YOUR TASK: Your answer should be the lines below from the one with "5 Ways To See" to the one with "4 comments (248, 1386)", both included, given again exactly and with nothing added.

■ ■ ■ ■ ■ ■ ■

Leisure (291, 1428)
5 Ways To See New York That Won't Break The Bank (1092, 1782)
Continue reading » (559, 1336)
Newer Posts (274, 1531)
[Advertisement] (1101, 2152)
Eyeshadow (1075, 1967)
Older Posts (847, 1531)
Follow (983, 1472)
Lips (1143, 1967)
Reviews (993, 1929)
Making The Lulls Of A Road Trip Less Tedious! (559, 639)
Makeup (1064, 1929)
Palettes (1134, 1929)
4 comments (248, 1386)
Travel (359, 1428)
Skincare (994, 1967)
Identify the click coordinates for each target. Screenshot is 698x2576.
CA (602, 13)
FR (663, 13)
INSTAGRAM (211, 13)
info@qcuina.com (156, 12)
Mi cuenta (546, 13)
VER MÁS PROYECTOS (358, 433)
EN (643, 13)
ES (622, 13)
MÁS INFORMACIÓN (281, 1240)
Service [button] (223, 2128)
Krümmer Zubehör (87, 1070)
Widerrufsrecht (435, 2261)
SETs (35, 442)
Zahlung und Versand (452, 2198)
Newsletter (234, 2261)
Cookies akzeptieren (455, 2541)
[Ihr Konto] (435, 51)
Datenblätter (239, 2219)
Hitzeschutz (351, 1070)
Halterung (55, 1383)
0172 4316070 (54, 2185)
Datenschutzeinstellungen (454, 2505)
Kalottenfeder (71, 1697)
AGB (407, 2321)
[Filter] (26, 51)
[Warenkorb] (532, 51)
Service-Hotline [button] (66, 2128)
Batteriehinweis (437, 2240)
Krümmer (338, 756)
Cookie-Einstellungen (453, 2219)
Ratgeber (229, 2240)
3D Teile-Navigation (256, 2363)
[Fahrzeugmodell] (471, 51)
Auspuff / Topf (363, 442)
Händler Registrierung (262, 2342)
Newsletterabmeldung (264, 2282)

■ ■ ■ ■ ■ ■ ■

RESULT FOR THIS TASK:
5 Ways To See New York That Won't Break The Bank (1092, 1782)
Continue reading » (559, 1336)
Newer Posts (274, 1531)
[Advertisement] (1101, 2152)
Eyeshadow (1075, 1967)
Older Posts (847, 1531)
Follow (983, 1472)
Lips (1143, 1967)
Reviews (993, 1929)
Making The Lulls Of A Road Trip Less Tedious! (559, 639)
Makeup (1064, 1929)
Palettes (1134, 1929)
4 comments (248, 1386)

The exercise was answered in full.